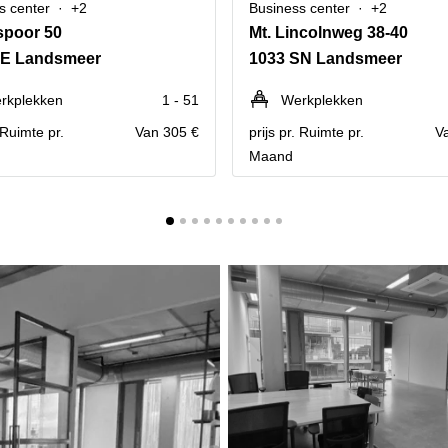
s center
+2
Business center
+2
spoor 50
Mt. Lincolnweg 38-40
SE Landsmeer
1033 SN Landsmeer
rkplekken
1 - 51
Werkplekken
. Ruimte pr.
Van 305 €
prijs pr. Ruimte pr.
V
Maand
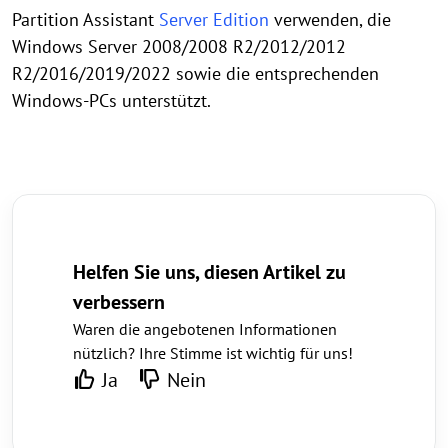
Partition Assistant
Server Edition
verwenden, die
Windows Server 2008/2008 R2/2012/2012
R2/2016/2019/2022 sowie die entsprechenden
Windows-PCs unterstützt.
Helfen Sie uns, diesen Artikel zu
verbessern
Waren die angebotenen Informationen
nützlich? Ihre Stimme ist wichtig für uns!
Ja
Nein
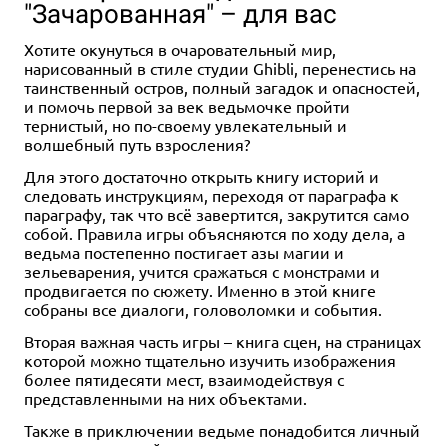
"Зачарованная" – для вас
Хотите окунуться в очаровательный мир,
нарисованный в стиле студии Ghibli, перенестись на
таинственный остров, полный загадок и опасностей,
и помочь первой за век ведьмочке пройти
тернистый, но по-своему увлекательный и
волшебный путь взросления?
Для этого достаточно открыть книгу историй и
следовать инструкциям, переходя от параграфа к
параграфу, так что всё завертится, закрутится само
собой. Правила игры объясняются по ходу дела, а
ведьма постепенно постигает азы магии и
зельеварения, учится сражаться с монстрами и
продвигается по сюжету. Именно в этой книге
собраны все диалоги, головоломки и события.
Вторая важная часть игры – книга сцен, на страницах
которой можно тщательно изучить изображения
более пятидесяти мест, взаимодействуя с
представленными на них объектами.
Также в приключении ведьме понадобится личный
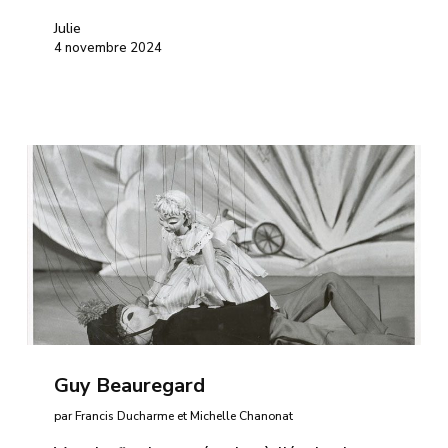
Julie
4 novembre 2024
Guy Beauregard
par Francis Ducharme et Michelle Chanonat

********************

→ Exercise prompt
Report all lines above with "Windows".

→ Response box
Windows Server 2008/2008 R2/2012/2012
Windows-PCs unterstützt.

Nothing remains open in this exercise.